It's no secret that female characters are portrayed in a different way than their male counterparts are in comic art. But in a medium where superhero costumes are already so silly, why do we care so much about how our lady heroes dress?
Last month Janelle Asselin wrote a piece for Comic Book Resources criticizing the cover of DC's Teen Titans #1, in part focusing on the portrayal of Wonder Girl. Wonder Girl, despite being a teenaged girl, is given breast that appear to be implants, breasts that are popping out of her strapless top. What happened after Asselin posted the piece is awful, and much ink has been (rightly) devoted to it: Asselin received not just negative comments, but rape threats and other threats of violence in response to her piece.

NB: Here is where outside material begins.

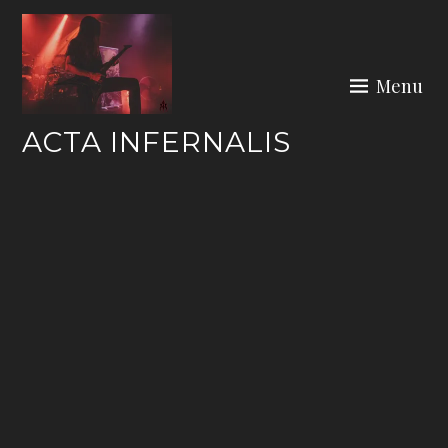
Skip
to
content
Menu
ACTA INFERNALIS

Asselin has written about her experiences on her blog and on xoJane, and she sparked a larger discussion about how some people talk to women in the comic book industry. That's certainly a discussion that needs to be had, but so does the discussion that Asselin was originally trying to have: that there's a problem with female superheroes' outfits in mainstream comics and that it's turning a lot of folks off to those books.
Here at io9, we love a good sexy outfit. We celebrate weirdly skimpy costumes and the dated sex appeal of Star Trek duds. We appreciate a good bit of cheesecake and flirty and funny pin-up art. But seeing major superheroines running around with their breasts and buttocks hanging out? It can get exhausting after a while.